┌────────

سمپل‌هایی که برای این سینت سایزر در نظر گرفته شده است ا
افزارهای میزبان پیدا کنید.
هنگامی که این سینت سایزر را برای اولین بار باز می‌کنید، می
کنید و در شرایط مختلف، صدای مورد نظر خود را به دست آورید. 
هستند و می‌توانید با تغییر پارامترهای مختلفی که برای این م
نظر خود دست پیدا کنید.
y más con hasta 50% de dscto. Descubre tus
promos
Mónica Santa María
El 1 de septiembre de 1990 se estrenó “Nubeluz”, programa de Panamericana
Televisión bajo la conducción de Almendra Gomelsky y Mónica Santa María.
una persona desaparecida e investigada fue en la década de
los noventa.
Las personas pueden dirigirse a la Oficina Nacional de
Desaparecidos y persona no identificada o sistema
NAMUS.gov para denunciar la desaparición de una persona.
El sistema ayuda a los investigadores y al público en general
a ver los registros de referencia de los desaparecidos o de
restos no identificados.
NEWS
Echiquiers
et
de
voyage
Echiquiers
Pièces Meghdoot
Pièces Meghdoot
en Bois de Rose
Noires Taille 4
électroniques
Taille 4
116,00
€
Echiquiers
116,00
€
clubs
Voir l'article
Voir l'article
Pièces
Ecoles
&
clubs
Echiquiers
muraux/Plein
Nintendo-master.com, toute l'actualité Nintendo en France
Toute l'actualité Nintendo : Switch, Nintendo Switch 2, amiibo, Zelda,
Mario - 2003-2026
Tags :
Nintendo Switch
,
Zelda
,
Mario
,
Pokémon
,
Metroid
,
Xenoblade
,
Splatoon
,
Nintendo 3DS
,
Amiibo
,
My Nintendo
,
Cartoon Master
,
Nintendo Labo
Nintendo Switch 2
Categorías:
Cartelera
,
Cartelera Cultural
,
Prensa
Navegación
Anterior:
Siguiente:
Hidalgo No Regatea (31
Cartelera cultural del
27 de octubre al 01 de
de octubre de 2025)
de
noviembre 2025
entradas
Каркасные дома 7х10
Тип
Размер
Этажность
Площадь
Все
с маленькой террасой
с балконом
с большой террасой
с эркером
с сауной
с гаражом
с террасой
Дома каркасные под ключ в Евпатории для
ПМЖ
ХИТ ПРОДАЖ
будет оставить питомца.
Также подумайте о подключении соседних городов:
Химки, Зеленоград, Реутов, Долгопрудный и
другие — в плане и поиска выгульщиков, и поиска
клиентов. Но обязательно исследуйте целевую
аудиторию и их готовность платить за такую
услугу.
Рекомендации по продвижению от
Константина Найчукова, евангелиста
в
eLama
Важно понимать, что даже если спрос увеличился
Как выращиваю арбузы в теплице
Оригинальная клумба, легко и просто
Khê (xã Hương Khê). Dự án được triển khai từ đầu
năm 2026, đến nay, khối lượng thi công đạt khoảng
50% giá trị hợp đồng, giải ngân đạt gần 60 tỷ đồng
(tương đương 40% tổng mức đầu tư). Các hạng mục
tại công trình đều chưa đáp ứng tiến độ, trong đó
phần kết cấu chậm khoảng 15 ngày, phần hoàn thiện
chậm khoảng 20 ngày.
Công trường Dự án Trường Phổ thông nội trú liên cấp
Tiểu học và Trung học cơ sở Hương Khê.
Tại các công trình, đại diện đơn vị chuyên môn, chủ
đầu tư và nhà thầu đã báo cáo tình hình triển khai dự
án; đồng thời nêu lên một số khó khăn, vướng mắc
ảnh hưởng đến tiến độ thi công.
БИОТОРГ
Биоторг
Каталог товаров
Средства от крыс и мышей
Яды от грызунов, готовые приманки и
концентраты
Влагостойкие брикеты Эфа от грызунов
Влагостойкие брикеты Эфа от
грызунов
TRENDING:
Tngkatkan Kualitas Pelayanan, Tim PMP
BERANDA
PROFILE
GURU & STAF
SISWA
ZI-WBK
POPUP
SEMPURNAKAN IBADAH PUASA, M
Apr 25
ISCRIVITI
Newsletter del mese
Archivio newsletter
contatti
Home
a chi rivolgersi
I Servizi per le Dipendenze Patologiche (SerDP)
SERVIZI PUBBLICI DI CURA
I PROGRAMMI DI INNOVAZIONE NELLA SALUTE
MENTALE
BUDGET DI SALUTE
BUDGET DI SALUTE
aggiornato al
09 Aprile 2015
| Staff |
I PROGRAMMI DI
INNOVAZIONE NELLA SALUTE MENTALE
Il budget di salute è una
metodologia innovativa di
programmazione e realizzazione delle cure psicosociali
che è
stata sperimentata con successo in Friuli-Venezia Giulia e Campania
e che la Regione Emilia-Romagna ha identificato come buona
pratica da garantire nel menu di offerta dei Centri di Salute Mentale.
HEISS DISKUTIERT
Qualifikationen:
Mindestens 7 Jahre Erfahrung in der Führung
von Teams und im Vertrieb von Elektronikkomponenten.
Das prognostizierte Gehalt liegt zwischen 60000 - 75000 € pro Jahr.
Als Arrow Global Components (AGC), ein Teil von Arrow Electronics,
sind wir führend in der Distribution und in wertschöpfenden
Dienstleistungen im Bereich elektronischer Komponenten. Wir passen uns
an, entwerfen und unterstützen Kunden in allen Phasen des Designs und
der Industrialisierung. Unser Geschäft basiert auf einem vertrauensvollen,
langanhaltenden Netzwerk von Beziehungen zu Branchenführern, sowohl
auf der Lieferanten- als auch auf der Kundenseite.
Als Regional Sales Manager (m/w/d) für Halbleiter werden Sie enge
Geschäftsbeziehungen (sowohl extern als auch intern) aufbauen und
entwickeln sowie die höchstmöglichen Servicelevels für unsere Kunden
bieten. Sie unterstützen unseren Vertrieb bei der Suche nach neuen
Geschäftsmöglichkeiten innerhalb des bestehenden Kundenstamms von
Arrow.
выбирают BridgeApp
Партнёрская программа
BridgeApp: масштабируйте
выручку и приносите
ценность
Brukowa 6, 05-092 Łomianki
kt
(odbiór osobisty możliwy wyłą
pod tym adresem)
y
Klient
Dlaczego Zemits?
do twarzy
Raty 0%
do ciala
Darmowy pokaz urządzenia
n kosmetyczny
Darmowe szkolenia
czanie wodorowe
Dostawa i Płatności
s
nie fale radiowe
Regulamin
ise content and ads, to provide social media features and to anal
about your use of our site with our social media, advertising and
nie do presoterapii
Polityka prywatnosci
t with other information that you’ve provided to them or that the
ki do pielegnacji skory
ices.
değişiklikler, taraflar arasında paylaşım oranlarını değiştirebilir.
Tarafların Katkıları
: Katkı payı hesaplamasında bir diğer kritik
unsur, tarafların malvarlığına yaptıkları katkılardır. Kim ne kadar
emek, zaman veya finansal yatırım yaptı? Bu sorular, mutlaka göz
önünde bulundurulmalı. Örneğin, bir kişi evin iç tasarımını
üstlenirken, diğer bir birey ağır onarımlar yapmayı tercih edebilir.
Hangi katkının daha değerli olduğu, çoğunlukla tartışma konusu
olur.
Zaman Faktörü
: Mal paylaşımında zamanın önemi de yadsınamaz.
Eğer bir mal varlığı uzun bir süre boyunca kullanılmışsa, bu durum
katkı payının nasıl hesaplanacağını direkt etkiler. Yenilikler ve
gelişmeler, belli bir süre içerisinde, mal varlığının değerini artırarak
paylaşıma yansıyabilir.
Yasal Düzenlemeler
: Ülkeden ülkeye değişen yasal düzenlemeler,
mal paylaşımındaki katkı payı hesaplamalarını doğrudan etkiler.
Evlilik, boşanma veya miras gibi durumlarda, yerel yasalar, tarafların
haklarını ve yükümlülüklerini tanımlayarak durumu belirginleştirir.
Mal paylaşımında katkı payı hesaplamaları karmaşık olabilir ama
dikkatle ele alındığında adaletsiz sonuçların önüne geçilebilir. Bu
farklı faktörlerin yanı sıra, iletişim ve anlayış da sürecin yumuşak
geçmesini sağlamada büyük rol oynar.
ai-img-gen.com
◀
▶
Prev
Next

└────────

**The task**
Looking at the entries above, can you reproduce exactly the lines from the one that holds "Оригинальная клумба, легко и просто" through the one that holds "Als Arrow Global", and only those?

**Result for this task**
Оригинальная клумба, легко и просто
Khê (xã Hương Khê). Dự án được triển khai từ đầu
năm 2026, đến nay, khối lượng thi công đạt khoảng
50% giá trị hợp đồng, giải ngân đạt gần 60 tỷ đồng
(tương đương 40% tổng mức đầu tư). Các hạng mục
tại công trình đều chưa đáp ứng tiến độ, trong đó
phần kết cấu chậm khoảng 15 ngày, phần hoàn thiện
chậm khoảng 20 ngày.
Công trường Dự án Trường Phổ thông nội trú liên cấp
Tiểu học và Trung học cơ sở Hương Khê.
Tại các công trình, đại diện đơn vị chuyên môn, chủ
đầu tư và nhà thầu đã báo cáo tình hình triển khai dự
án; đồng thời nêu lên một số khó khăn, vướng mắc
ảnh hưởng đến tiến độ thi công.
БИОТОРГ
Биоторг
Каталог товаров
Средства от крыс и мышей
Яды от грызунов, готовые приманки и
концентраты
Влагостойкие брикеты Эфа от грызунов
Влагостойкие брикеты Эфа от
грызунов
TRENDING:
Tngkatkan Kualitas Pelayanan, Tim PMP
BERANDA
PROFILE
GURU & STAF
SISWA
ZI-WBK
POPUP
SEMPURNAKAN IBADAH PUASA, M
Apr 25
ISCRIVITI
Newsletter del mese
Archivio newsletter
contatti
Home
a chi rivolgersi
I Servizi per le Dipendenze Patologiche (SerDP)
SERVIZI PUBBLICI DI CURA
I PROGRAMMI DI INNOVAZIONE NELLA SALUTE
MENTALE
BUDGET DI SALUTE
BUDGET DI SALUTE
aggiornato al
09 Aprile 2015
| Staff |
I PROGRAMMI DI
INNOVAZIONE NELLA SALUTE MENTALE
Il budget di salute è una
metodologia innovativa di
programmazione e realizzazione delle cure psicosociali
che è
stata sperimentata con successo in Friuli-Venezia Giulia e Campania
e che la Regione Emilia-Romagna ha identificato come buona
pratica da garantire nel menu di offerta dei Centri di Salute Mentale.
HEISS DISKUTIERT
Qualifikationen:
Mindestens 7 Jahre Erfahrung in der Führung
von Teams und im Vertrieb von Elektronikkomponenten.
Das prognostizierte Gehalt liegt zwischen 60000 - 75000 € pro Jahr.
Als Arrow Global Components (AGC), ein Teil von Arrow Electronics,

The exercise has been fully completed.